En el año 2025 se detectaron más de 28 mil casos de irregularidades relacionadas con el hurto de energía en Bogotá y municipios cercanos. Entre las modalidades más frecuentes se encuentran las conexiones ilegales a la red, la manipulación o alteración de medidores y el robo de cableado eléctrico.

El volumen de energía hurtada supera los 56 gigavatios hora (GWh), una cifra que dimensiona la magnitud del problema: equivale al consumo anual de aproximadamente 430 mil hogares. Además, las pérdidas económicas asociadas a estas prácticas superan los mil millones de pesos, recursos que impactan directamente la sostenibilidad del sistema y la inversión en mantenimiento y modernización de la infraestructura.

Las autoridades han establecido que estas prácticas no se limitan a zonas residenciales, sino que también se presentan en sectores comerciales e industriales. Asimismo, identificaron que las localidades con mayor número de casos de hurto eléctrico son Kennedy, Puente Aranda y Los Mártires. En el ámbito regional, los municipios con más reportes son Soacha, Tenjo, Mosquera, Cogua y Madrid.

Impacto en el servicio y riesgos para la seguridad

El hurto eléctrico no solo representa un detrimento económico. Las conexiones ilegales generan sobrecargas en la red, variaciones de voltaje y fallas técnicas que pueden traducirse en interrupciones del servicio para miles de usuarios que sí pagan su factura regularmente.
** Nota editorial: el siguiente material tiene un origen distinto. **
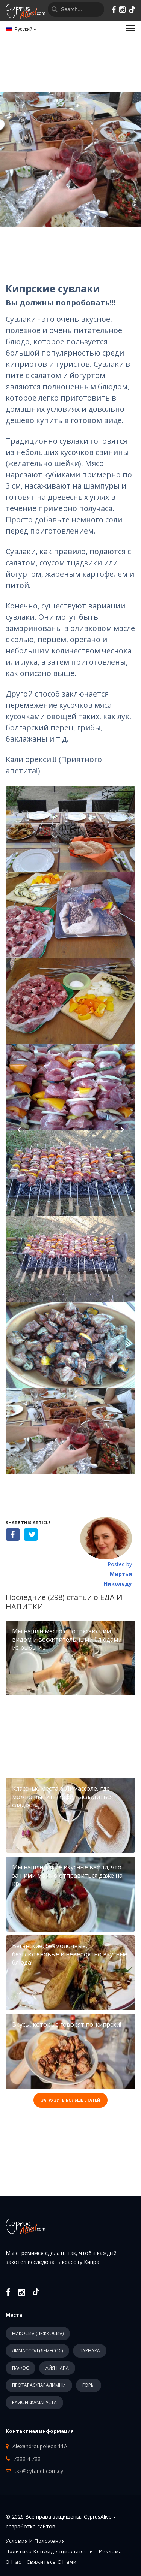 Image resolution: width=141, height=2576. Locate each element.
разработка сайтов (30, 2526)
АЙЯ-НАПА (57, 2368)
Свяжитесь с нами (52, 2561)
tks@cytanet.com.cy (39, 2470)
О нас (13, 2561)
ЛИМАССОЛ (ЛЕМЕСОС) (37, 2350)
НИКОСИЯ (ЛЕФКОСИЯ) (38, 2333)
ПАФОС (20, 2368)
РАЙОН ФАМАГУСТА (34, 2402)
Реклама (110, 2551)
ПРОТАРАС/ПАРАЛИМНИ (39, 2385)
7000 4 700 (27, 2458)
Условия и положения (35, 2540)
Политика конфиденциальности (49, 2551)
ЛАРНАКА (89, 2350)
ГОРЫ (88, 2385) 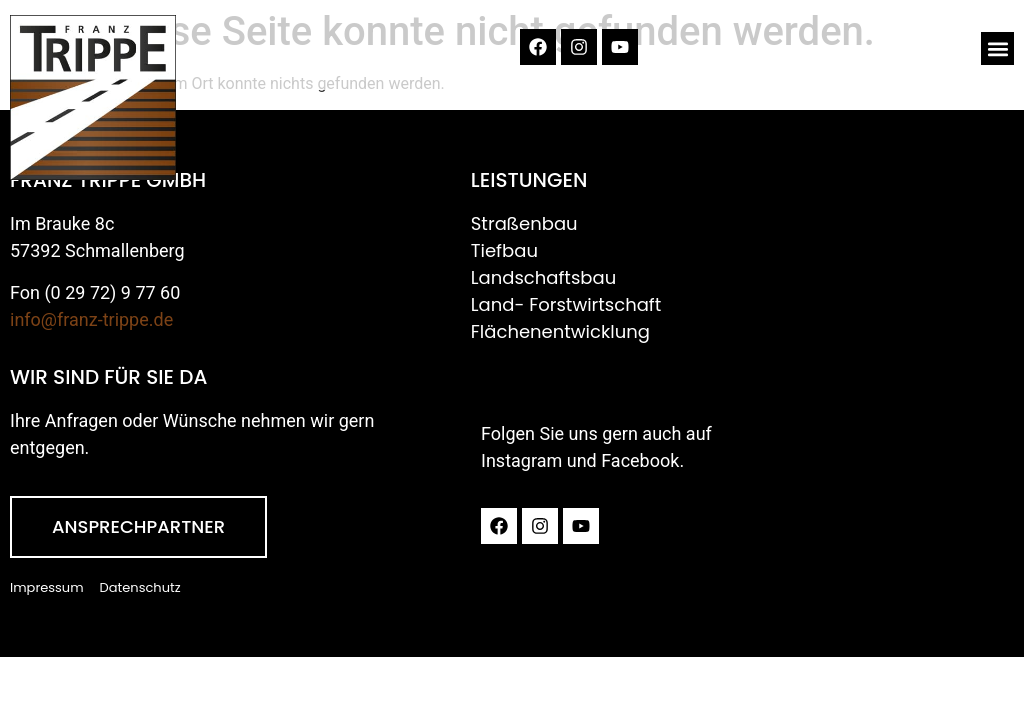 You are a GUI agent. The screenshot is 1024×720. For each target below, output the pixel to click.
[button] (997, 48)
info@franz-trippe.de (91, 319)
Más de 300 mil clientes han resultado afectados por daños en la infraestructura, cortes no programados o deterioro en la calidad del suministro. A esto se suma el riesgo para la seguridad de las comunidades: instalaciones clandestinas pueden provocar cortocircuitos, incendios e incluso accidentes fatales.

Frente a este panorama, las autoridades y la empresa prestadora del servicio han intensificado operativos de inspección, revisión de medidores y recuperación de redes hurtadas, al tiempo que reiteran el llamado a denunciar conexiones ilegales y a evitar prácticas que ponen en peligro tanto la estabilidad del sistema como la vida de las personas.